Eine Inspektion habe ergeben, dass die Sicherheitsvorkehrungen sehr wohl den Vorschriften entsprächen, teilte das Gericht mit. Der Bundesstaat Rio erklärte, dass alle Vorschriften erfüllt seien, der entsprechende Polizeibericht aufgrund eines „bürokratischen Fehlers“ aber nicht rechtzeitig übergeben worden sei. Auch bei der englischen Mannschaft, die bereits am Mittwoch angereist war, sorgte die Nachricht für Irritationen. „Zunächst dachte ich, das Ganze sei ein Scherz, dann war ich ehrlich überrascht. Aber der Verband hat uns ziemlich schnell beruhigt und versichert, dass das Spiel stattfinden wird“, schilderte Englands Torwart Joe Hart die kurzzeitige Konfusion.

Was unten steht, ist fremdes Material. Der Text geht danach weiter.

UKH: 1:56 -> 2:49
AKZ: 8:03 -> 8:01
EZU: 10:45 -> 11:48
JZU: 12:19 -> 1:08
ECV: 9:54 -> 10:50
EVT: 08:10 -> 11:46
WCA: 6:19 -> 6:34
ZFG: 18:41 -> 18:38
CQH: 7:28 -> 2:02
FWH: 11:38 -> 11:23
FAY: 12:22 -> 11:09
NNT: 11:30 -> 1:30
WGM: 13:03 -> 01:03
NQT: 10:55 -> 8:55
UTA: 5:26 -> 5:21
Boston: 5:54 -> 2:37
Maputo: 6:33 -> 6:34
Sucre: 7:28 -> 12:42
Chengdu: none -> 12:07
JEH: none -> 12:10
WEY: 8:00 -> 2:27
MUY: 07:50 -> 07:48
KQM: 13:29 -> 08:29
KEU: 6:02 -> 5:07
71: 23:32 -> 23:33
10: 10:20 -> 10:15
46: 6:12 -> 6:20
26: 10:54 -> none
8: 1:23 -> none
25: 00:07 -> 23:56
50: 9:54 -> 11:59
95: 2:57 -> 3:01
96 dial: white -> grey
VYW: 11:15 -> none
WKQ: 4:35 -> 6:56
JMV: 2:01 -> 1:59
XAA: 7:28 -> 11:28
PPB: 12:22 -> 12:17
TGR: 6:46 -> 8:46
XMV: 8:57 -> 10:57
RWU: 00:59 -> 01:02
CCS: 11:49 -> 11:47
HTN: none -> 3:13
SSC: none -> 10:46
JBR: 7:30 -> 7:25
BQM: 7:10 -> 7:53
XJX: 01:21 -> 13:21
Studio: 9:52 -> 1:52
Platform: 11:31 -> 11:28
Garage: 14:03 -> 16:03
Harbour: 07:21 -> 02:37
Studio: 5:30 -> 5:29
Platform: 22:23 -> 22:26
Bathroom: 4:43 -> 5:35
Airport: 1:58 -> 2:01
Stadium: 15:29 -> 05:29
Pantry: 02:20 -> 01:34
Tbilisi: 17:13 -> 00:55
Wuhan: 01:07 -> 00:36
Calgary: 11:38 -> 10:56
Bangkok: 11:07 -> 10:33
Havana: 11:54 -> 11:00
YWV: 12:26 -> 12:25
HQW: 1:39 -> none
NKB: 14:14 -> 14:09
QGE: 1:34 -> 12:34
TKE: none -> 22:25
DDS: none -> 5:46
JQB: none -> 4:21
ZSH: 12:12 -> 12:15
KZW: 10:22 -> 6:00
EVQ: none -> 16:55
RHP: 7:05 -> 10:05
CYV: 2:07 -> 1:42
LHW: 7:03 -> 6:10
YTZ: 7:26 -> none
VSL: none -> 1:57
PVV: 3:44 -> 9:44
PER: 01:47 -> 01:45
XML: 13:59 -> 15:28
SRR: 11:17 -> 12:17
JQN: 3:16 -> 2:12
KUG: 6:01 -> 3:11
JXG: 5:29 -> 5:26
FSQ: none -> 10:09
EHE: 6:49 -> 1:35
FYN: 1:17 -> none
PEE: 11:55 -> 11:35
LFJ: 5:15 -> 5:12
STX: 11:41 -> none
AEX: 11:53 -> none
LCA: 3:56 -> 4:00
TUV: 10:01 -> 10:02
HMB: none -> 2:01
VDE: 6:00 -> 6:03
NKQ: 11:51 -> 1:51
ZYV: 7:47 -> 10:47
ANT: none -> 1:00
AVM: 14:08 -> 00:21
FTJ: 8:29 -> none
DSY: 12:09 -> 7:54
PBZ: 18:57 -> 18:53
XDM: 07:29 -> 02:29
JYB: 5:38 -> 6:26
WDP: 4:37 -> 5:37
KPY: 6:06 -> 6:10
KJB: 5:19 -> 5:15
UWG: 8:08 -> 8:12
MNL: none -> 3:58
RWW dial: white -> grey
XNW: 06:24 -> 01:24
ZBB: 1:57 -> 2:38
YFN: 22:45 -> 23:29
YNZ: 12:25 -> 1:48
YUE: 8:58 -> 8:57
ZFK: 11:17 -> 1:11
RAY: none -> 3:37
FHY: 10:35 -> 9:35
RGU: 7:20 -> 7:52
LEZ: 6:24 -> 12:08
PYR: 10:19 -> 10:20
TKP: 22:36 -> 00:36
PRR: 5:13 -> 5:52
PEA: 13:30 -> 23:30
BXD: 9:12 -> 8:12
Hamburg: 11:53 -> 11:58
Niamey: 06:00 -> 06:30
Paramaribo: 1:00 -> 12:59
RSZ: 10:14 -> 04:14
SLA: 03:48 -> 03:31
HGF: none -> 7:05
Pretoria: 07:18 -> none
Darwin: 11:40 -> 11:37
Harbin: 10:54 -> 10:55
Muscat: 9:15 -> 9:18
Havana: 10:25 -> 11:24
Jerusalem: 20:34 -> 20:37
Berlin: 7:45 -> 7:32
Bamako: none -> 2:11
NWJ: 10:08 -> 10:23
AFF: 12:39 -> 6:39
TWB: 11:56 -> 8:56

Im legendären Maracanã, in dem auch am Freitag noch fleißig gewerkelt wurde, sollen zwei Gruppenspiele und das Finale des Confederations Cups (15. bis 30. Juni) sowie im kommenden Jahr das WM-Endspiel ausgetragen werden. Die 74 000 Zuschauer fassende Arena war zweieinhalb Jahre für umgerechnet 330 Millionen Euro renoviert worden. Eigentlich hätte das Stadion bereits im Dezember 2012 fertig sein sollen.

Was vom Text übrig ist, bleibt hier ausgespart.